Stored data entries:
────────

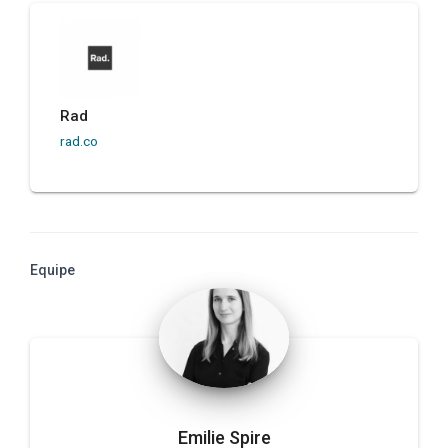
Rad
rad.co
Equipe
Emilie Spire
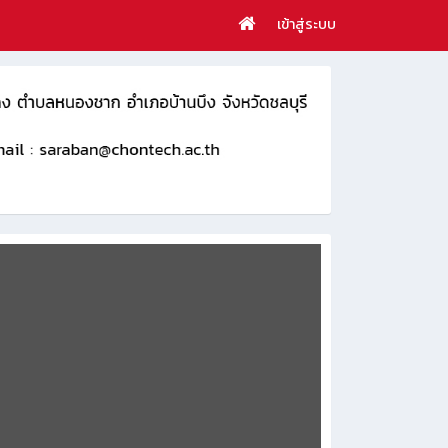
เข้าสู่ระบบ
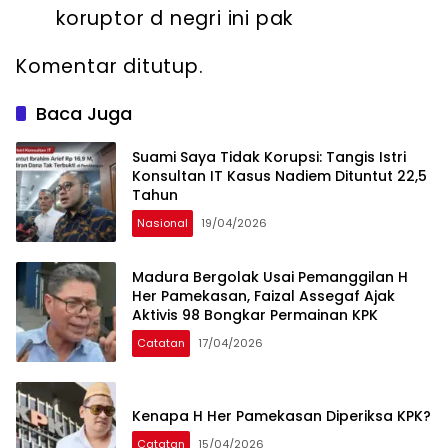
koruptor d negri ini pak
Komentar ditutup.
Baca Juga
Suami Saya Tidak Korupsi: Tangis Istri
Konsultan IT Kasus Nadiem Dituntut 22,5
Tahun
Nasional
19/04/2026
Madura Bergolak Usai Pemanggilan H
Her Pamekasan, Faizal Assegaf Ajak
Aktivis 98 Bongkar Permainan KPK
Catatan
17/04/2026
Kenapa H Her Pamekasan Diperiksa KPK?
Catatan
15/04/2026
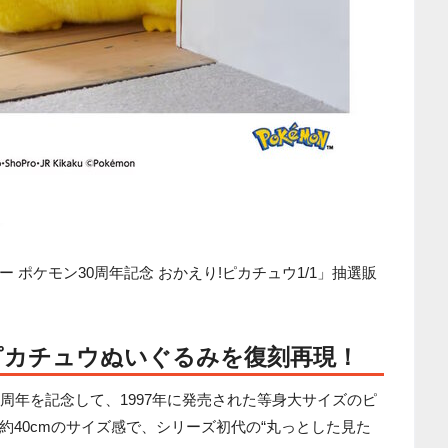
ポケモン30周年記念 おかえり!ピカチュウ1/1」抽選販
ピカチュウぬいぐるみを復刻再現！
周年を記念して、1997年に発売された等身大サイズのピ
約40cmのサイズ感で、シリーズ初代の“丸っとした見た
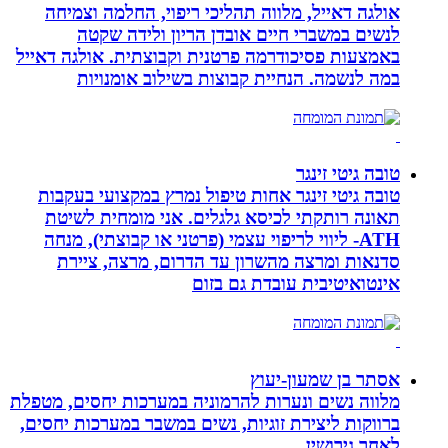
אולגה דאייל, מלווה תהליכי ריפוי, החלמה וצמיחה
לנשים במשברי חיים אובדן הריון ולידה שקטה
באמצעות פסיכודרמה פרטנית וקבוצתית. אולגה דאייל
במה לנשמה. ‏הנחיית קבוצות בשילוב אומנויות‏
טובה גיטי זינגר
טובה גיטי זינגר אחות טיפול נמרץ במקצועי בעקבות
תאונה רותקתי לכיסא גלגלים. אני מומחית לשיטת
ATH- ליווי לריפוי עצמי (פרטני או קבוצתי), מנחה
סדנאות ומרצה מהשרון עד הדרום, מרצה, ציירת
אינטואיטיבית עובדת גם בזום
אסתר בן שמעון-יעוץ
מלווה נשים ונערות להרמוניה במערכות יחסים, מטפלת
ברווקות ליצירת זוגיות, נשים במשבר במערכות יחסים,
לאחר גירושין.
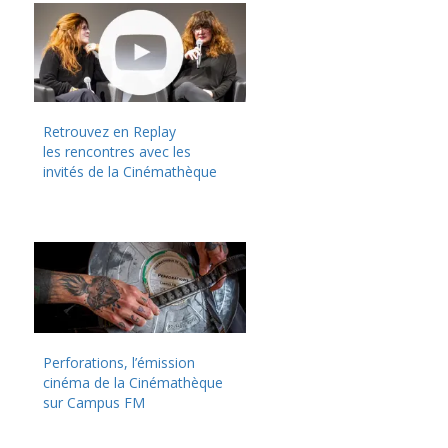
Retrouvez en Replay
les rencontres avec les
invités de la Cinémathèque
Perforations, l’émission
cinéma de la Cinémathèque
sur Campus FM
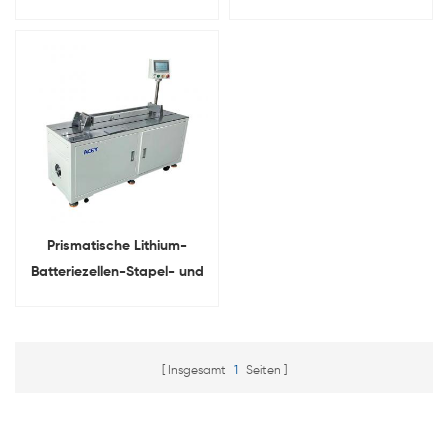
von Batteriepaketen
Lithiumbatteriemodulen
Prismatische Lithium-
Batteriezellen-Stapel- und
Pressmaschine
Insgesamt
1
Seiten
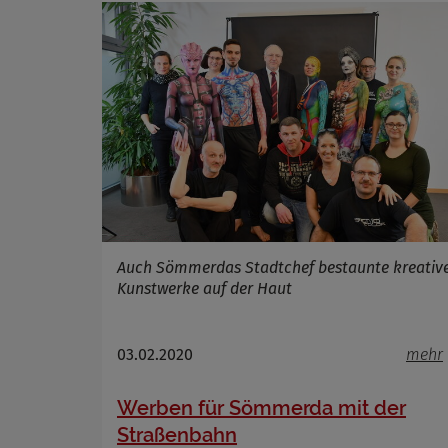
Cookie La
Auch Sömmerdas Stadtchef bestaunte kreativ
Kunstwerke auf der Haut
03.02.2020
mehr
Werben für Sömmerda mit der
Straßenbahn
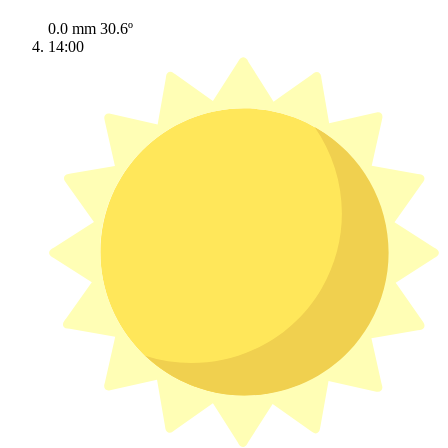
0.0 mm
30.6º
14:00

────────

Output the data above exactly, beginning at its first line and ending with the line that holds "באמצעות פסיכודרמה פרטנית". Leave out the pictures and add nothing.

## RESULT OF THE EXERCISE
Rad
rad.co
Equipe
Emilie Spire
เข้าสู่ระบบ
koruptor d negri ini pak
Komentar ditutup.
Baca Juga
Suami Saya Tidak Korupsi: Tangis Istri
Konsultan IT Kasus Nadiem Dituntut 22,5
Tahun
Nasional
19/04/2026
Madura Bergolak Usai Pemanggilan H
Her Pamekasan, Faizal Assegaf Ajak
Aktivis 98 Bongkar Permainan KPK
Catatan
17/04/2026
Kenapa H Her Pamekasan Diperiksa KPK?
Catatan
15/04/2026
ポケモン30周年記念 おかえり!ピカチュウ1/1」抽選販
ピカチュウぬいぐるみを復刻再現！
周年を記念して、1997年に発売された等身大サイズのピ
約40cmのサイズ感で、シリーズ初代の“丸っとした見た
אולגה דאייל, מלווה תהליכי ריפוי, החלמה וצמיחה
לנשים במשברי חיים אובדן הריון ולידה שקטה
באמצעות פסיכודרמה פרטנית וקבוצתית. אולגה דאייל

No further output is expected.